In Business Model, Internet Access, News

Paradoxically, heavy capital investment in telecom networks often is considered to be a negative in financial markets, even if such investment results in higher consumer welfare and an arguably better long-term strategic position.

So it is mildly surprising to hear Globe Telecom touting aggressive spending to improve services in the Philippines. Some might argue that is the only way Globe, and others, can prosper, long term.

Still, it is somewhat uncharacteristic to hear Globe touting a boost in its capital-to-revenue ratio up to 28 percent in 2015, after climbing to 27 percent in 2014.  Those levels lead local telecom industry averages of 23 percent in 2015 and 2014.

Much depends on where each nation is in its infrastructure cycle. The capex-to-revenue ratio in China was 36 percent in 2015 and 33 percent in 2014, as China is in a major building mode. Eventually China’s ratios will decline. 
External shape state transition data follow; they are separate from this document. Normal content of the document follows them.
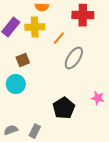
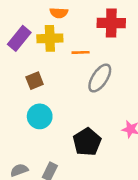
orange line: (59, 38) -> (81, 52), turned 48
cyan circle: (16, 84) -> (40, 116), moved

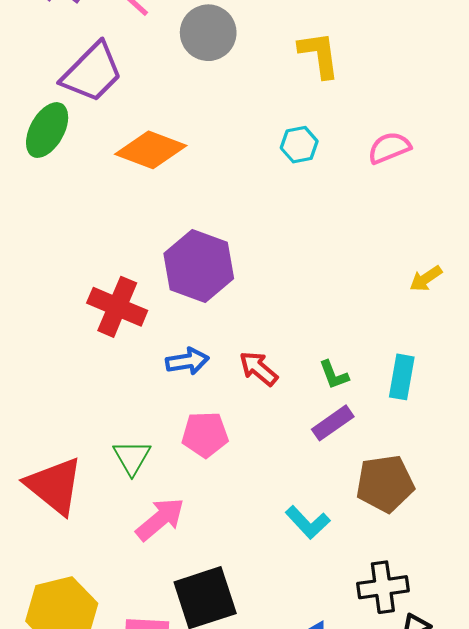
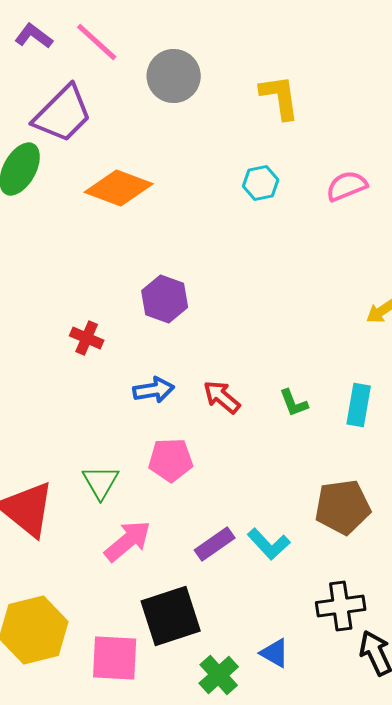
purple hexagon: (199, 266) -> (165, 299), size x0.7
red cross: (117, 307) -> (87, 338), size x0.6
purple rectangle: (333, 423) -> (215, 544), moved

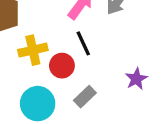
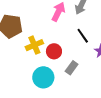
black line: (83, 43) -> (83, 36), moved

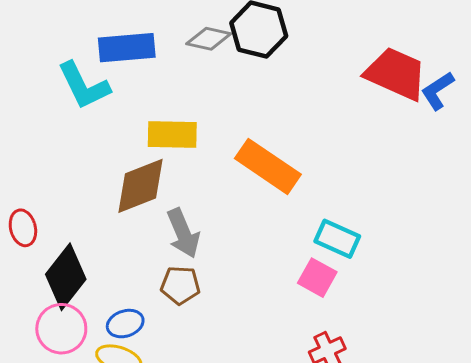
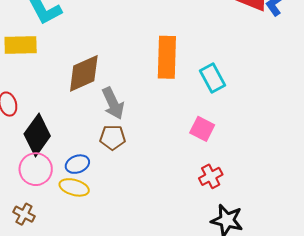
yellow rectangle: (172, 135) -> (21, 45), moved
orange rectangle: (268, 166) -> (167, 57), turned 60
cyan rectangle: (337, 239) -> (212, 78), moved, turned 40

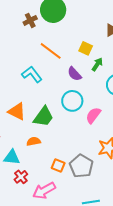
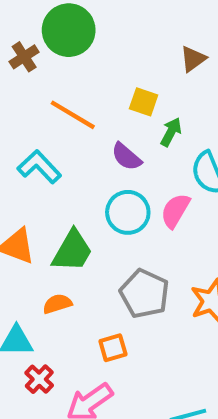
pink semicircle: (93, 115) -> (175, 211), moved
orange square: (58, 166) -> (113, 348), turned -32
gray pentagon: (81, 166) -> (144, 294), moved

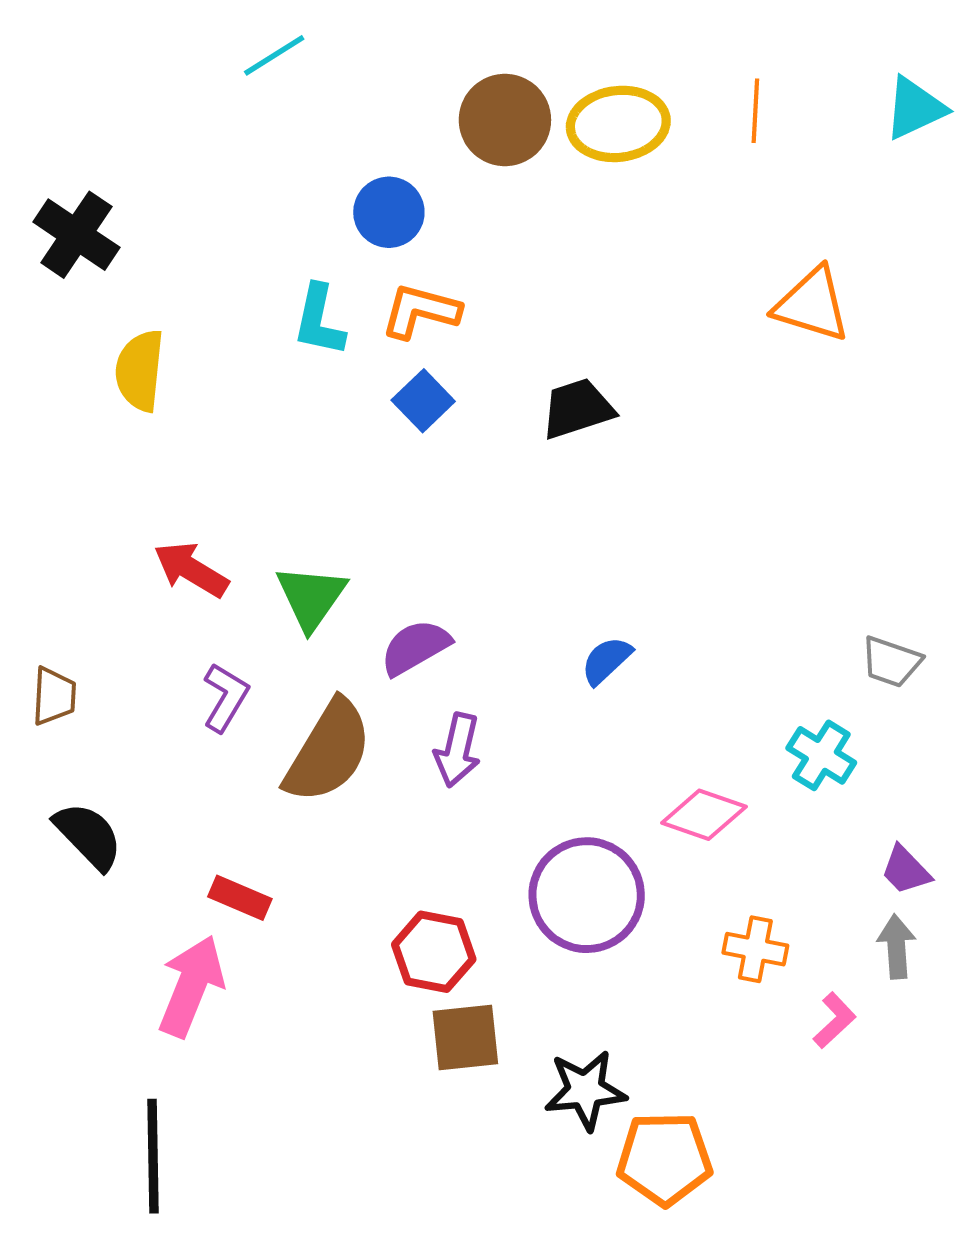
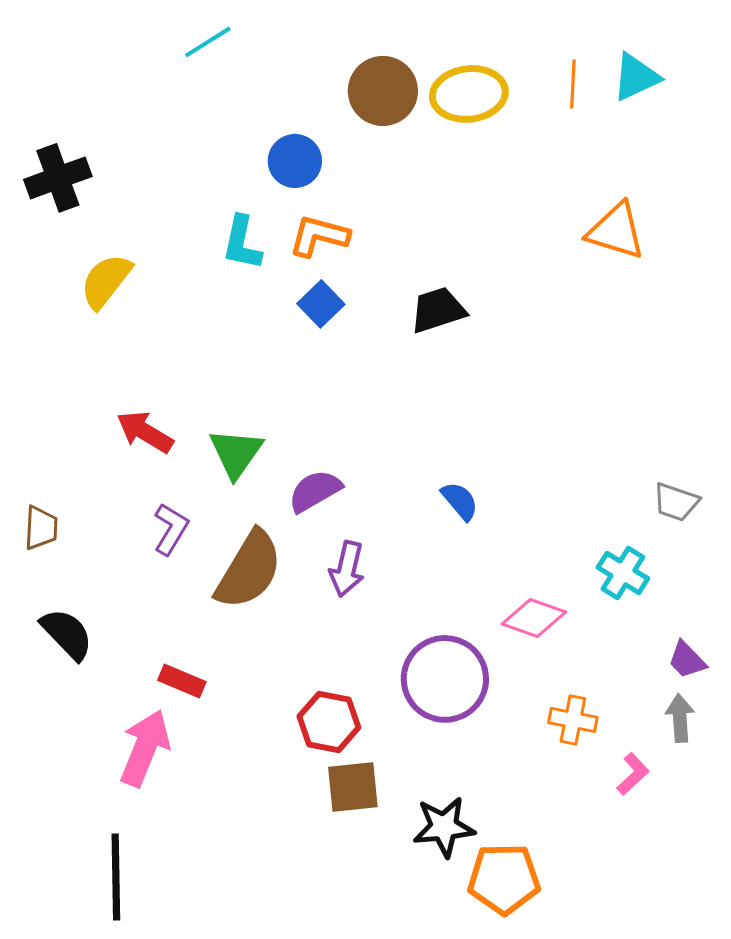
cyan triangle: (915, 108) -> (636, 77), moved
black cross: (76, 235) -> (58, 178), turned 36
yellow semicircle: (140, 370) -> (106, 281), turned 32
blue semicircle: (606, 660) -> (460, 501), turned 93

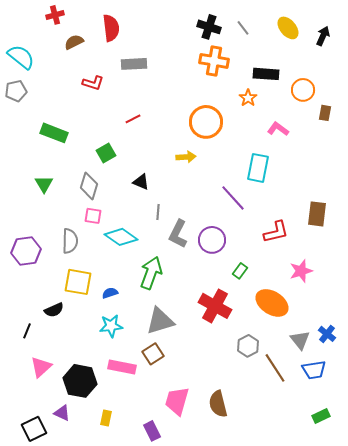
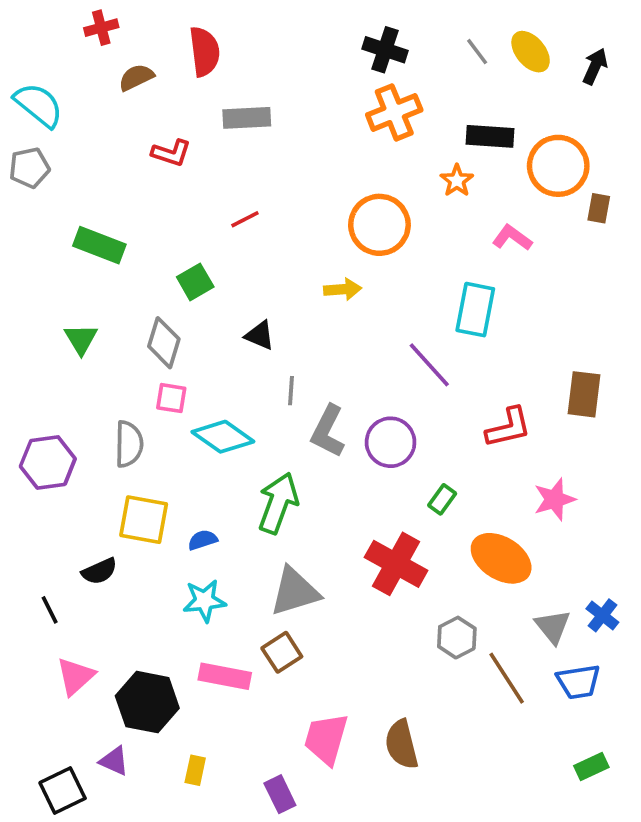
gray line: (243, 28) -> (477, 52), moved
orange cross: (214, 61) -> (394, 112), turned -32
orange circle: (303, 90) -> (558, 166), size x1.4
black line: (27, 331) -> (50, 610), turned -49

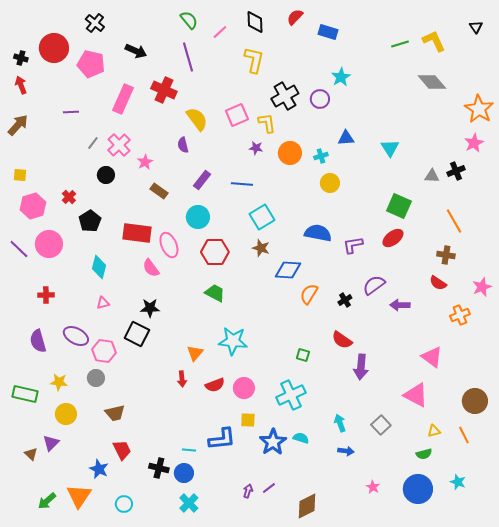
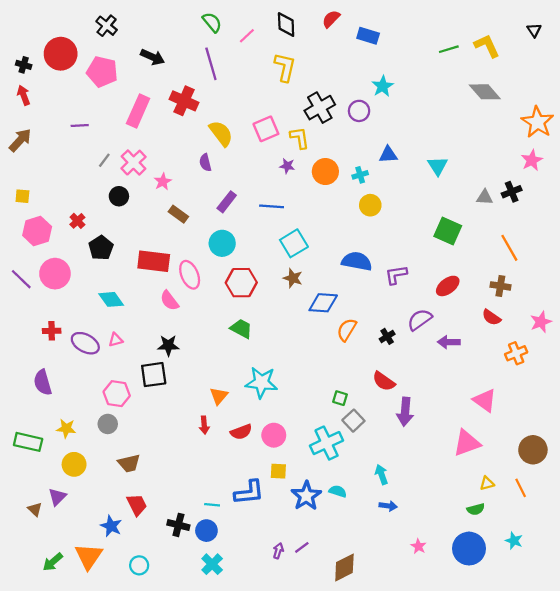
red ellipse: (393, 238) -> (448, 286), moved
cyan diamond: (99, 267) -> (111, 299), turned -50
black square: (137, 334) -> (154, 375), turned -35
purple ellipse: (76, 336) -> (85, 343), moved
pink triangle: (416, 395) -> (467, 443), turned -48
gray square: (381, 425) -> (353, 421), moved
In 2015 and 2014 capex-to-revenue ratios in Singapore were 26 percent and 22 percent, respectively; in Indonesia with 24 percent and 26 percent, respectively.

Thailand’s ratio was 23 percent in 2015 and 21 percent in 2014. India had a 2015 ratio of 17 percent and a 2014 ratio of 16 percent. Taiwan’s 2015 ration was 14 percent and 16 percent in 2014.

Hong Kong had a 13 percent 2015 ratio and 14 percent 2014 ratio. Malaysia had 13 percent ration in 2015 and a 12 percent ratio in 2014.